Youth and early career

Adélard Godbout was born in Saint-Éloi.  He was the son of Eugène Godbout, agriculturalist and Liberal Member of the Legislative Assembly (MLA) from 1921 to 1923, and Marie-Louise Duret.  He studied at the Séminaire de Rimouski, the agricultural school of Sainte-Anne-de-la-Pocatière and the Massachusetts Agricultural College, in the U.S. state of Massachusetts. He then became teacher at the Sainte-Anne-de-la-Pocatière agricultural school from 1918 to 1930. He was an agronomist for the Ministry of Agriculture from 1922 to 1925.

Political career

Member of the legislature

Godbout became a Member of the legislature for the district of L'Islet in the Chaudière-Appalaches area, after he won a by-election without opposition on May 13, 1929.  He was re-elected in the 1931 and 1935 elections.

Cabinet Minister

Godbout was appointed to the Cabinet by Premier Alexandre Taschereau and served as Minister of Agriculture from November 27, 1930, to June 27, 1936.

First Premiership

Shortly after the 1935 election, Conservative Leader Maurice Duplessis, a rising star in Québec politics, forced Taschereau to call the Standing Committee on Public Accounts, which brought to light the existence of widespread corruption in the provincial government.  The revelations made by the committee were embarrassing for several Liberal insiders. On June 11, 1936, less than a year after being put back in office, Taschereau resigned.
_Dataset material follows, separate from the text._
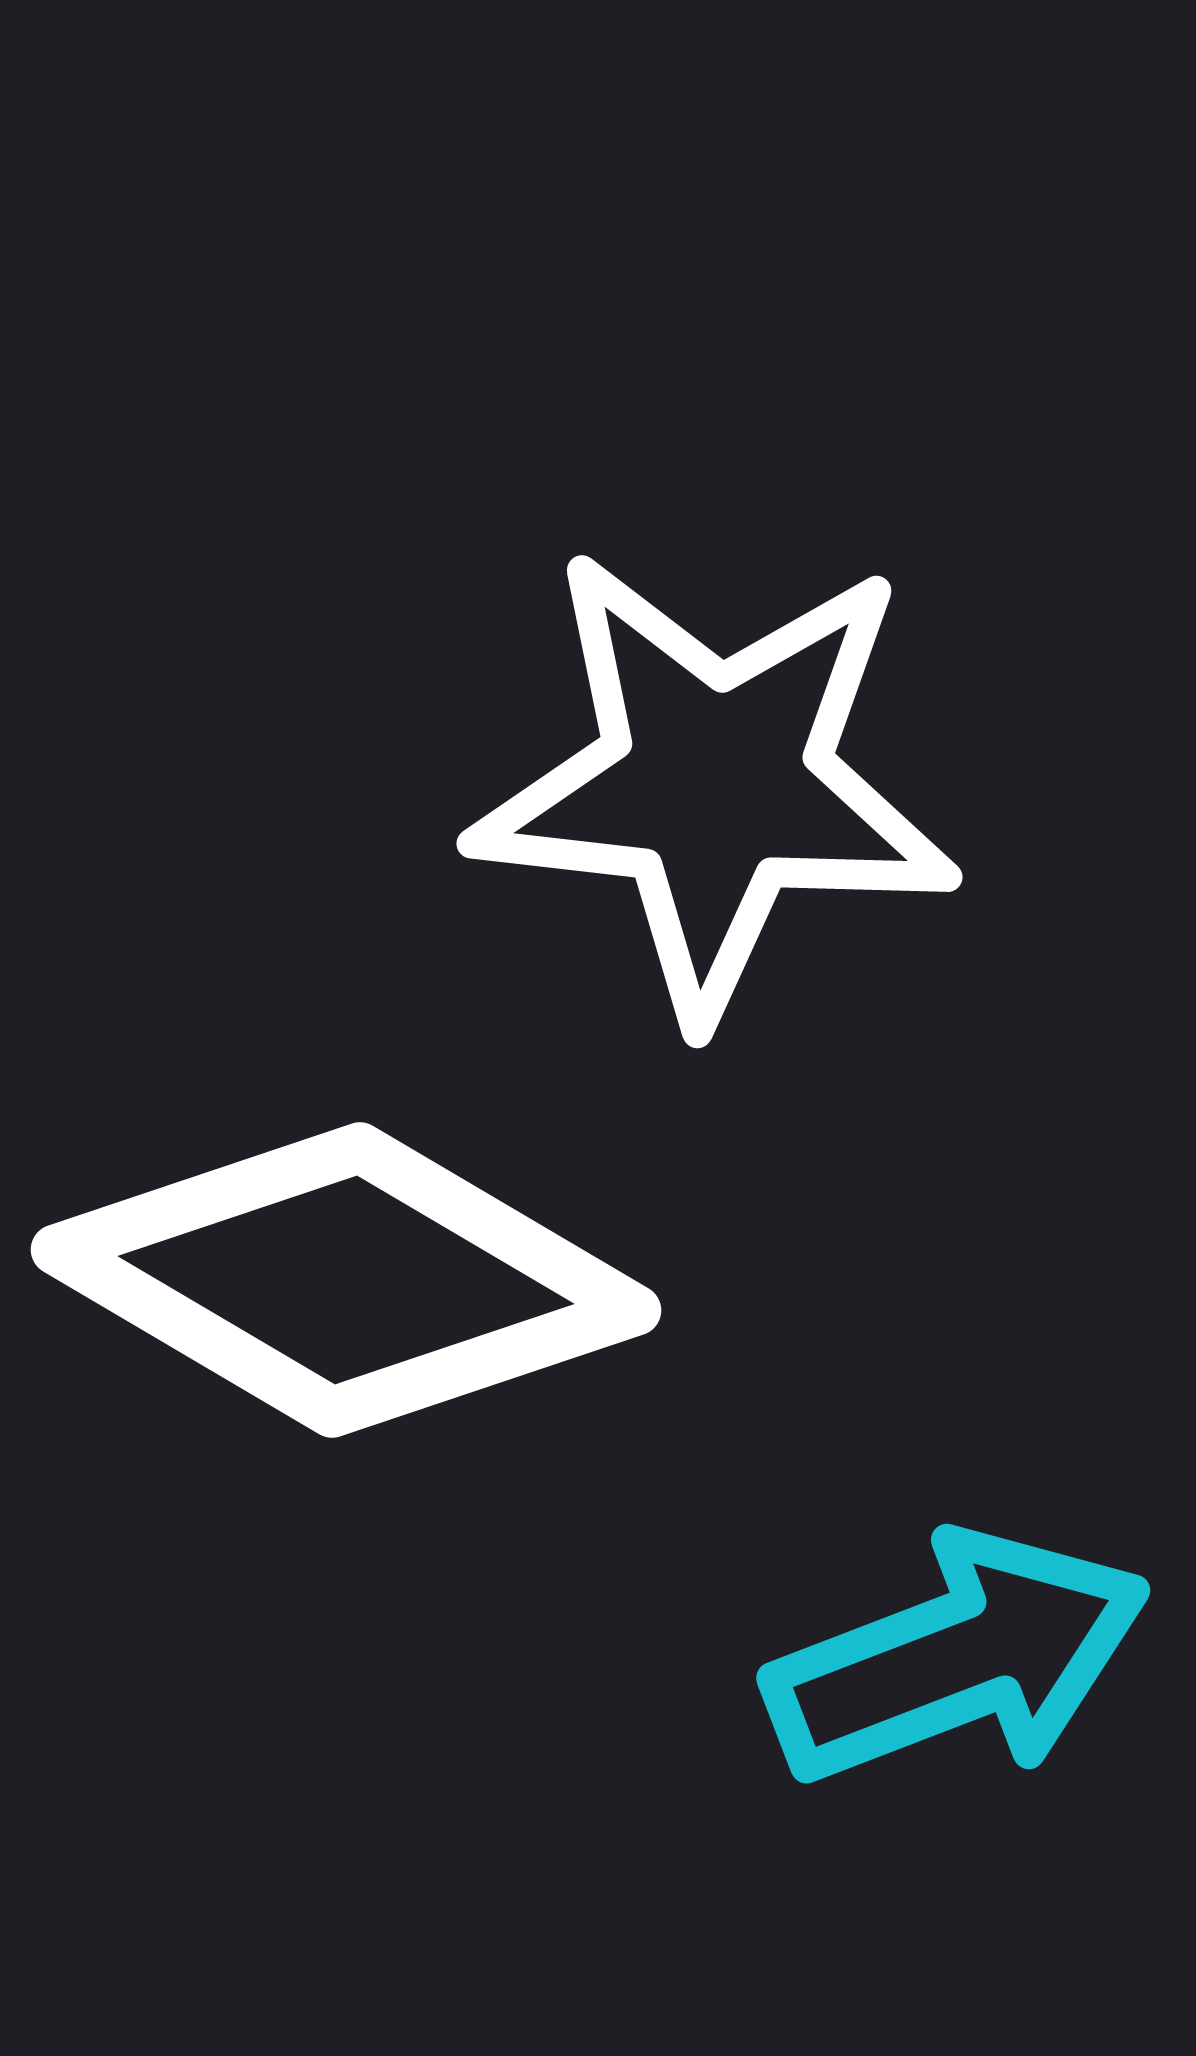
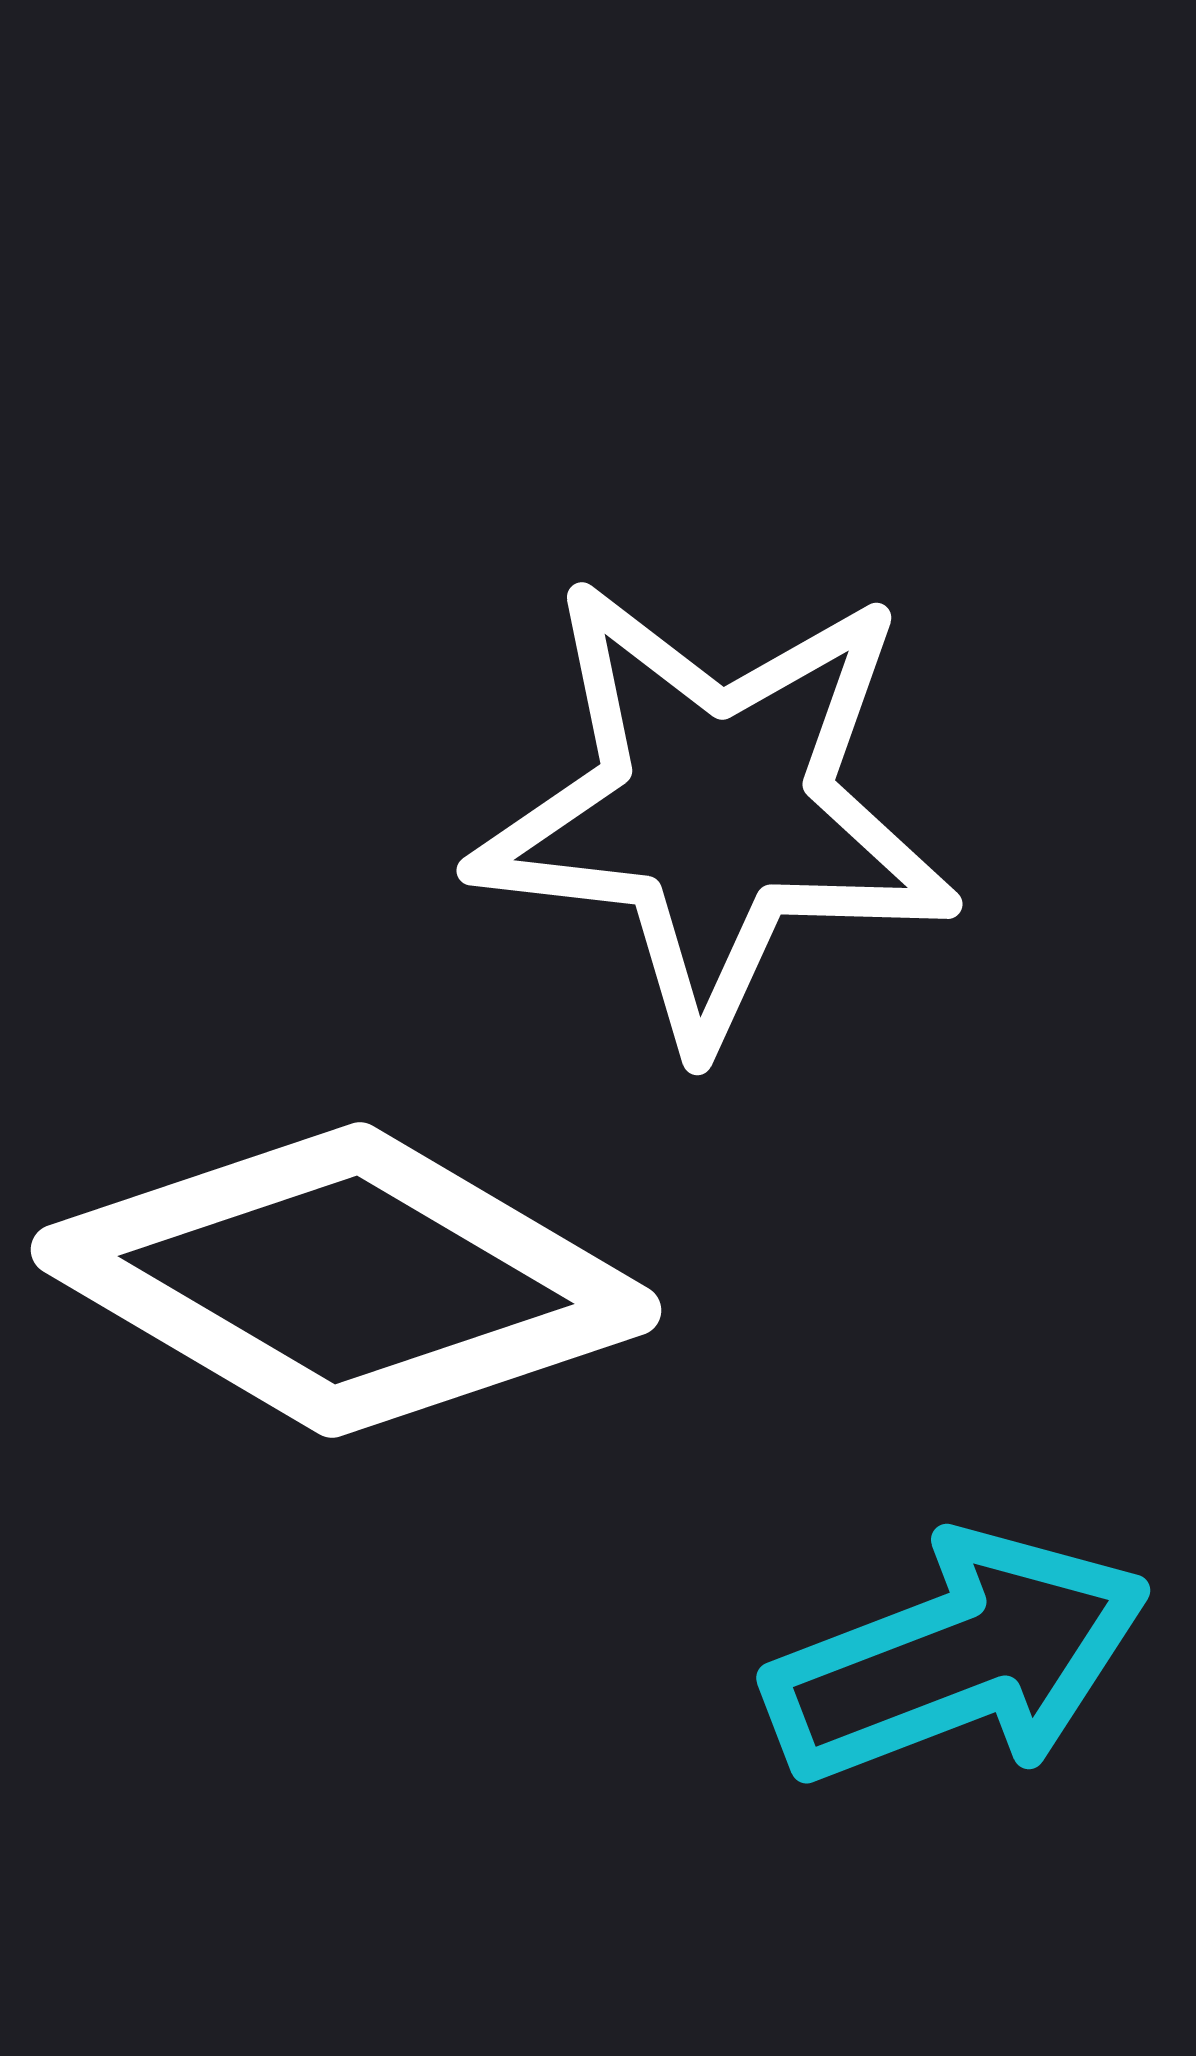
white star: moved 27 px down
He recommended to Lieutenant Governor Ésioff-Léon Patenaude the names of Édouard Lacroix and Adélard Godbout for his successor as Premier.  Following constitutional conventions, the lieutenant governor offered the opportunity to form a government to Lacroix, who declined.  He then made the offer to Godbout, who accepted.  With the blessing of federal Cabinet Members, he took over Taschereau's job as Liberal Leader and Premier of Québec.  Godbout formed his first government and an election was called for August 1936.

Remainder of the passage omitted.